* EXERCISE REQUIREMENTS
Scan the material and copy out each line where the word "برای" occurs.

* DATASET EXCERPTS

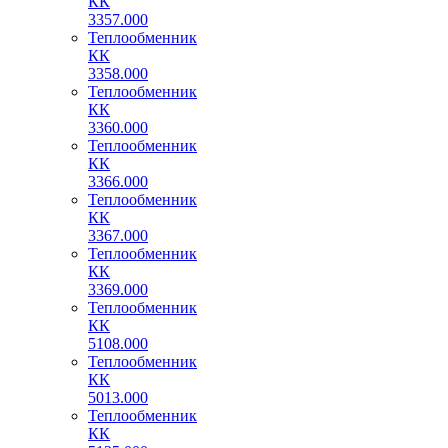
КК
3357.000
Теплообменник
КК
3358.000
Теплообменник
КК
3360.000
Теплообменник
КК
3366.000
Теплообменник
КК
3367.000
Теплообменник
КК
3369.000
Теплообменник
КК
5108.000
Теплообменник
КК
5013.000
Теплообменник
КК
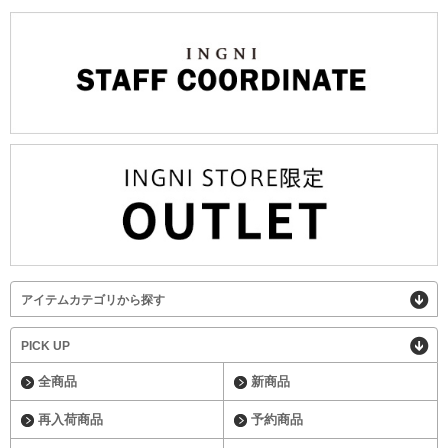
アイテムカテゴリから探す
PICK UP
全商品
新商品
再入荷商品
予約商品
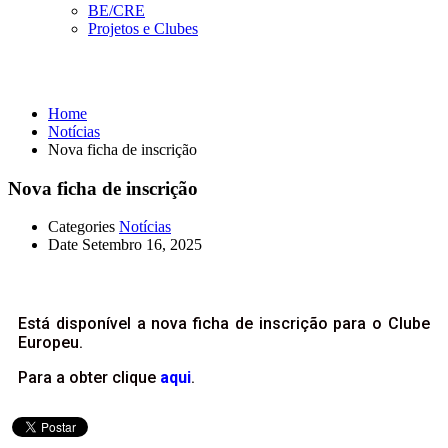
BE/CRE
Projetos e Clubes
Notícias
Home
Notícias
Nova ficha de inscrição
Nova ficha de inscrição
Categories
Notícias
Date
Setembro 16, 2025
Está disponível a nova ficha de inscrição para o Clube
Europeu.
Para a obter clique
aqui
.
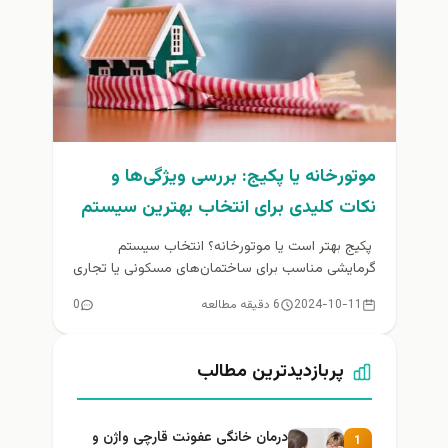
موتورخانه یا پکیج: بررسی ویژگی‌ها و
نکات کلیدی برای انتخاب بهترین سیستم
گرمایشی
پکیج بهتر است یا موتورخانه؟ انتخاب سیستم
گرمایشی مناسب برای ساختمان‌های مسکونی یا تجاری
یکی از مهم‌ترین تصمیماتی است که...
2024-10-11
6 دقیقه مطالعه
0
پربازدیدترین مطالب
درمان خانگی عفونت قارچی واژن و
1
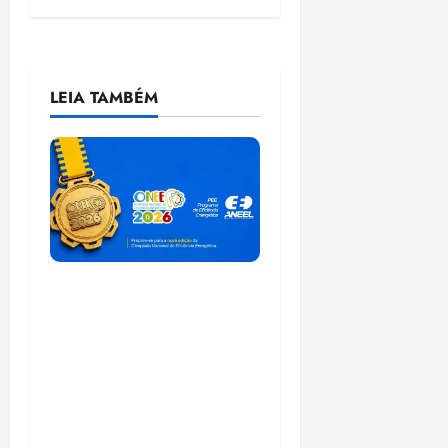
LEIA TAMBÉM
Inscrições para a
Olimpíada Nacional
de Eficiência
Energética 2026
seguem abertas até 15
de setembro-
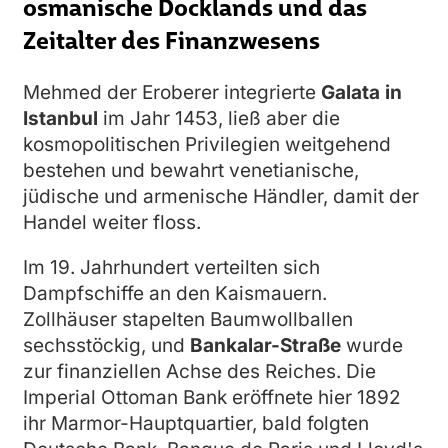
osmanische Docklands und das
Zeitalter des Finanzwesens
Mehmed der Eroberer integrierte
Galata in
Istanbul
im Jahr 1453, ließ aber die
kosmopolitischen Privilegien weitgehend
bestehen und bewahrt venetianische,
jüdische und armenische Händler, damit der
Handel weiter floss.
Im 19. Jahrhundert verteilten sich
Dampfschiffe an den Kaismauern.
Zollhäuser stapelten Baumwollballen
sechsstöckig, und
Bankalar-Straße
wurde
zur finanziellen Achse des Reiches. Die
Imperial Ottoman Bank eröffnete hier 1892
ihr Marmor-Hauptquartier, bald folgten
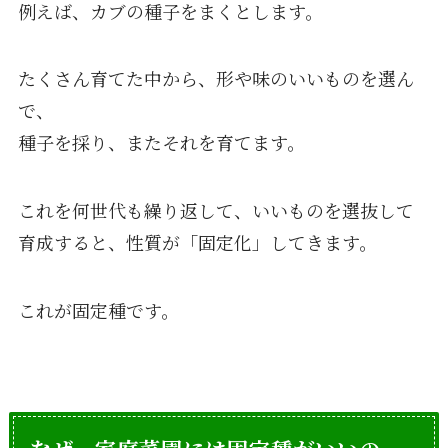
例えば、カブの種子をまくとします。
たくさん育てた中から、形や味のいいものを選ん
で、
種子を採り、またそれを育てます。
これを何世代も繰り返して、いいものを選抜して
育成すると、性質が「固定化」してきます。
これが固定種です。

* SOLUTION TO THIS PROBLEM
نکات کلیدی برای انتخاب بهترین سیستم
گرمایشی مناسب برای ساختمان‌های مسکونی یا تجاری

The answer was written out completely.